Google recently released a paper outlining their new medical LLM, called AMIE (“Articulate Medical Intelligence Explorer”). AMIE can take medical histories, diagnose medical conditions, and communicate directly with patients. Despite all the caveats they place on their conclusions, it’s clear that AMIE works–in simulated medical settings, it outperformed human doctors on most measures (28 of 32 categories according to medical experts, and 24 of 26 according to the patients). AMIE not only made more accurate diagnoses than the doctors, but patients rated it as more empathetic than the humans.*
There are so many new models coming out these days, both specialist and generalist, that this didn’t get a lot of attention. But it’s a big deal, for obvious and non-obvious reasons. Here are the five lessons to be learned from AMIE:
- This is the real deal. We have shortages of doctors all over the world, including both primary-care physicians and specialists in many areas. AMIE may or may not be the winning medical AI tool, but either it or something like it will become ubiquitous over the coming decade. Once we have the technology to allow 10 doctors to do the work of 20, economic logic ensures that that technology is going to be deployed. And it should be deployed–patients may not like giving their histories to a robot instead of a doctor, but in the absence of enough doctors to provide medical care to everyone in the traditional manner, tools like AMIE will save lives.
- AMIE is the first of many “do my job” LLMs to come. Everyone is still experimenting with AI, and most of the real-world deployments to date have either been extremely niche or involved minor productivity boosts like creating first drafts of copy. Although it’s intended as an assistant, AMIE could, if required, provide end-to-end basic care for many patients, in a way that generalist LLM chatbots generally can’t do the entire job of a skilled worker. Robot doctors will be followed by robot lawyers, robot accountants, and robot teachers, to name a few.
- Specialist LLMs are more powerful than people realize. A crude formula for the effectiveness of an LLM is: Power (parameters, data, and design quality) divided by Breadth (the number of different things the LLM needs to be able to do). If you only want your LLM to function in a relatively narrow field, and it doesn’t need general knowledge or language skills outside that field, then you can get much higher levels of quality (as shown in accuracy and clarity) for a given level of underlying power. Generalist LLMs will always be useful for open-ended casual use, but professional applications will become the domain of narrower specialist models.
- AMIE keeps humans in the loop–but it doesn’t really need them. Google is understandably nervous about the prospect of an LLM replacing doctors entirely, both for ethical and practical reasons. So AMIE is intended only to help doctors in a supervised clinical setting. But there’s no reason why a medical LLM, or any professional LLM, has to be designed like that.
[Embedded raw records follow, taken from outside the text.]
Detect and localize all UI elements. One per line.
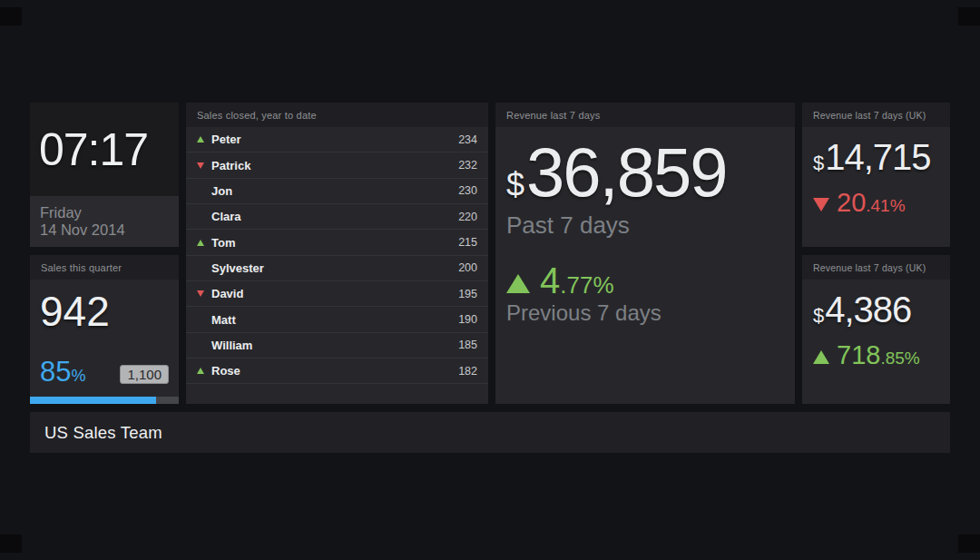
leaderboard-row: Patrick 232 (186, 152, 488, 178)
percent-value: 85 (40, 356, 71, 388)
progress-bar-track (30, 397, 179, 404)
trend-arrow-icon (197, 136, 204, 142)
time-display: 07:17 (39, 123, 148, 176)
rep-value: 195 (458, 288, 477, 300)
rep-value: 200 (458, 261, 477, 274)
rep-name: Sylvester (211, 261, 264, 275)
change-fraction: .85% (880, 349, 919, 367)
trend-arrow-icon (197, 265, 204, 271)
leaderboard-row: Matt 190 (186, 307, 488, 332)
sales-quarter-widget: Sales this quarter 942 85 % 1,100 (30, 255, 179, 404)
rep-value: 230 (458, 184, 477, 197)
revenue-amount: $ 36,859 (495, 138, 795, 207)
rep-name: Matt (211, 313, 236, 327)
rep-value: 215 (458, 236, 477, 249)
rep-value: 234 (458, 133, 477, 146)
currency-symbol: $ (813, 306, 824, 326)
rep-name: Peter (211, 133, 241, 146)
leaderboard-row: William 185 (186, 333, 488, 359)
trend-arrow-icon (197, 290, 204, 297)
rep-name: Tom (211, 236, 235, 250)
widget-title: Revenue last 7 days (UK) (802, 110, 926, 121)
widget-header: Revenue last 7 days (495, 103, 795, 127)
dashboard-title: US Sales Team (44, 423, 162, 443)
leaderboard-row: Jon 230 (186, 179, 488, 204)
currency-symbol: $ (813, 153, 824, 173)
rep-name: Patrick (211, 159, 250, 172)
revenue-amount: $ 14,715 (802, 139, 950, 175)
trend-arrow-icon (506, 274, 530, 293)
change-fraction: .41% (866, 197, 905, 214)
day-label: Friday (40, 204, 169, 221)
leaderboard-widget: Sales closed, year to date Peter 234 Pat… (186, 103, 488, 404)
currency-symbol: $ (506, 169, 524, 201)
widget-header: Revenue last 7 days (UK) (802, 103, 950, 127)
change-whole: 4 (540, 262, 560, 299)
rep-value: 182 (458, 365, 477, 378)
trend-arrow-icon (197, 368, 204, 374)
leaderboard-row: Tom 215 (186, 230, 488, 255)
percent-sign: % (71, 367, 85, 386)
rep-name: William (211, 339, 252, 352)
change-whole: 718 (837, 342, 880, 368)
clock-widget: 07:17 Friday 14 Nov 2014 (30, 103, 179, 247)
progress-percent: 85 % (40, 356, 86, 388)
rep-value: 232 (458, 159, 477, 172)
rep-name: Clara (211, 210, 241, 223)
rep-value: 190 (458, 313, 477, 326)
widget-header: Sales closed, year to date (186, 103, 488, 127)
change-indicator: 20 .41% (802, 190, 950, 216)
widget-header: Revenue last 7 days (UK) (802, 255, 950, 280)
progress-bar-fill (30, 397, 156, 404)
trend-arrow-icon (197, 188, 204, 194)
revenue-uk-top-widget: Revenue last 7 days (UK) $ 14,715 20 .41… (802, 103, 950, 247)
amount-value: 36,859 (526, 138, 726, 207)
trend-arrow-icon (197, 162, 204, 169)
widget-header: Sales this quarter (30, 255, 179, 280)
screen-corner-mark (0, 7, 22, 25)
revenue-amount: $ 4,386 (802, 291, 950, 328)
trend-arrow-icon (197, 317, 204, 323)
rep-value: 220 (458, 211, 477, 223)
trend-arrow-icon (197, 213, 204, 220)
widget-title: Sales this quarter (30, 262, 122, 273)
amount-value: 4,386 (825, 291, 911, 328)
trend-arrow-icon (813, 350, 829, 364)
comparison-label: Previous 7 days (495, 301, 795, 325)
widget-title: Revenue last 7 days (495, 110, 600, 121)
leaderboard-row: Rose 182 (186, 359, 488, 384)
widget-title: Revenue last 7 days (UK) (802, 262, 926, 273)
leaderboard-rows: Peter 234 Patrick 232 Jon 230 Clara 220 … (186, 127, 488, 384)
rep-name: Jon (211, 184, 232, 198)
rep-value: 185 (458, 339, 477, 351)
dashboard-background: 07:17 Friday 14 Nov 2014 Sales this quar… (0, 0, 980, 560)
leaderboard-row: Sylvester 200 (186, 256, 488, 281)
clock-time-panel: 07:17 (30, 103, 179, 196)
leaderboard-row: Clara 220 (186, 204, 488, 230)
revenue-main-widget: Revenue last 7 days $ 36,859 Past 7 days… (495, 103, 795, 404)
trend-arrow-icon (197, 240, 204, 246)
change-indicator: 4 .77% (495, 262, 795, 299)
rep-name: Rose (211, 364, 240, 378)
leaderboard-row: David 195 (186, 281, 488, 307)
amount-value: 14,715 (825, 139, 930, 175)
change-whole: 20 (837, 190, 866, 216)
sales-quarter-value: 942 (30, 290, 179, 332)
screen-corner-mark (958, 7, 980, 25)
trend-arrow-icon (813, 198, 829, 211)
leaderboard-row: Peter 234 (186, 127, 488, 152)
period-label: Past 7 days (495, 212, 795, 239)
date-label: 14 Nov 2014 (40, 221, 169, 239)
rep-name: David (211, 287, 243, 300)
change-fraction: .77% (560, 273, 613, 297)
goal-badge: 1,100 (120, 365, 169, 384)
clock-date-panel: Friday 14 Nov 2014 (30, 196, 179, 247)
screen-corner-mark (958, 535, 980, 553)
dashboard-title-bar: US Sales Team (30, 412, 950, 453)
trend-arrow-icon (197, 342, 204, 349)
revenue-uk-bottom-widget: Revenue last 7 days (UK) $ 4,386 718 .85… (802, 255, 950, 404)
change-indicator: 718 .85% (802, 342, 950, 368)
widget-title: Sales closed, year to date (186, 110, 317, 121)
screen-corner-mark (0, 535, 22, 553)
It’s technically possible for someone to make a version of AMIE designed for fully independent use, and make it available for patients to use independently (and indeed I think that’s pretty likely in the near future).
- We face an imminent decision on how to use the productivity gains from professional AI tools. It’s almost certain that more tools like AMIE will be deployed in the coming years, and while that raises a host of issues to work through, we will see significant benefits as we do so. There is a sociopolitical question with how we should use the productivity gains that result from these tools. In medicine, it’s likely that we will use them to relieve shortages of medical professionals, and I can’t imagine it will be contentious. But in fields without those kinds of shortages, it might be a different story. We can simply harvest those efficiency gains and spend less money on different activities (with fewer people employed in them), or we can reinvest the benefits, allowing the people who have those jobs more time to do the “human” part of the job. Personally, if we’re going to have robots assisting our teachers (for example, creating and assessing homework assignments), I hope that we don’t decide to employ fewer teachers–it would be so much better to give them that time back to spend with their students directly. We can make this choice differently, but we will have to make it.
Some people will love AMIE; some will find it terrifying. Either way, though, the right answer is to consider how we can ensure it plays the most constructive role possible in society, instead of simply celebrating it or criticizing it. AMIE is an early glimpse into the future of work, and by noticing that future, we can give ourselves more time to be ready for it.